Thursday, June 23, 2016

Question of the Day July 23, 2016 61 Members of the House of Representatives signed a letter sent to the FDA urging FDA to Allow for Office-Use Drug Compounding in Pharmacies and claiming to know the intent of the full Congress and appearing to step in to the arena of judicial interpretation of legislation. If this was really the intent of the prior Congress who passed the DQSA why didn't every member who passed the legislation sign a letter to the FDA? Are the members of Congress who signed the letter violating separations of powers' principles? Why or why not?

1 comment:

Anonymous said...

The parameters of lawful compounding originally defined and recodified under 503A have never reached beyond the tailoring medications to the individual patient. Exemptions to the FFDCA do not include tailoring to the individual doctor, or health clinic, or hospital--these entities are not trained, licensed or otherwise authorized to make judgements that the benefits of an unapproved therapy will outweigh its risks at a population level, for each and every patient that may be compelled to receive the non-FDA approved, compounded drug. Even if the responsible parties have been trained in population medicine and regulatory science, their representatives, who are often the persons engaged in compounded-drug sourcing transactions, may not be. Confounding these transactions further, potential risks necessary to inform an overall benefit-risk assessment for a standardized, compounded product may not be known with any degree of certainty in advance. Known risks, and the scope of uncertainty regarding other potential risks, are not disclosed as a material facts by pharmacies or formula and chemical suppliers to pharmacies.

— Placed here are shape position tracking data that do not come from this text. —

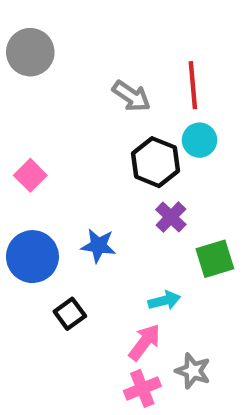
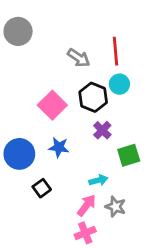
pink square: (30, 175) -> (52, 105), moved, size x1.5
gray star: (193, 371) -> (115, 207), moved

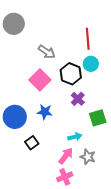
gray arrow: (79, 58) -> (47, 52), moved

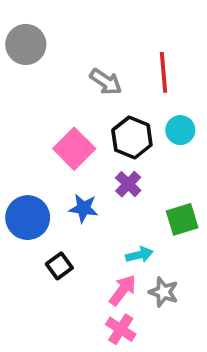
gray arrow: (47, 52) -> (106, 82), moved
cyan circle: (91, 64) -> (180, 130), moved
purple cross: (78, 99) -> (128, 184), moved
pink cross: (65, 177) -> (121, 329), turned -35

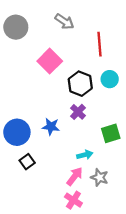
gray arrow: (106, 82) -> (64, 21), moved
pink square: (74, 149) -> (50, 61), moved
black square: (59, 266) -> (27, 162), moved

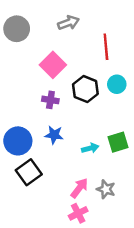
gray arrow: (64, 21) -> (69, 23), turned -54
purple cross: (78, 112) -> (50, 100), moved, turned -35
cyan arrow: (85, 155) -> (90, 148), moved
black square: (27, 162) -> (29, 172), size x1.5
pink cross: (73, 200) -> (78, 213), turned 30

Benefit-risk determinations for compounded drugs intended for populations have occurred during public health emergencies with FDA oversight, coordination and other expert input, for example, during pandemic flu for a pediatric dosage form experiencing shortages.

CQA Section 503B provides compounding exemptions to the FFDCA but adds certain public health protections, including FDA-GMP oversight and other requirements for sterile dosage forms intended for populations.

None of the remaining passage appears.